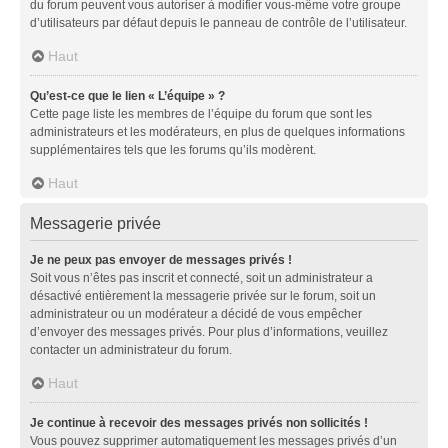
du forum peuvent vous autoriser à modifier vous-même votre groupe
d’utilisateurs par défaut depuis le panneau de contrôle de l’utilisateur.
Haut
Qu’est-ce que le lien « L’équipe » ?
Cette page liste les membres de l’équipe du forum que sont les
administrateurs et les modérateurs, en plus de quelques informations
supplémentaires tels que les forums qu’ils modèrent.
Haut
Messagerie privée
Je ne peux pas envoyer de messages privés !
Soit vous n’êtes pas inscrit et connecté, soit un administrateur a
désactivé entièrement la messagerie privée sur le forum, soit un
administrateur ou un modérateur a décidé de vous empêcher
d’envoyer des messages privés. Pour plus d’informations, veuillez
contacter un administrateur du forum.
Haut
Je continue à recevoir des messages privés non sollicités !
Vous pouvez supprimer automatiquement les messages privés d’un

### Exercise goal
Could you print all of the entries exactly, skipping the images?

### Reply to the task
du forum peuvent vous autoriser à modifier vous-même votre groupe
d’utilisateurs par défaut depuis le panneau de contrôle de l’utilisateur.
Haut
Qu’est-ce que le lien « L’équipe » ?
Cette page liste les membres de l’équipe du forum que sont les
administrateurs et les modérateurs, en plus de quelques informations
supplémentaires tels que les forums qu’ils modèrent.
Haut
Messagerie privée
Je ne peux pas envoyer de messages privés !
Soit vous n’êtes pas inscrit et connecté, soit un administrateur a
désactivé entièrement la messagerie privée sur le forum, soit un
administrateur ou un modérateur a décidé de vous empêcher
d’envoyer des messages privés. Pour plus d’informations, veuillez
contacter un administrateur du forum.
Haut
Je continue à recevoir des messages privés non sollicités !
Vous pouvez supprimer automatiquement les messages privés d’un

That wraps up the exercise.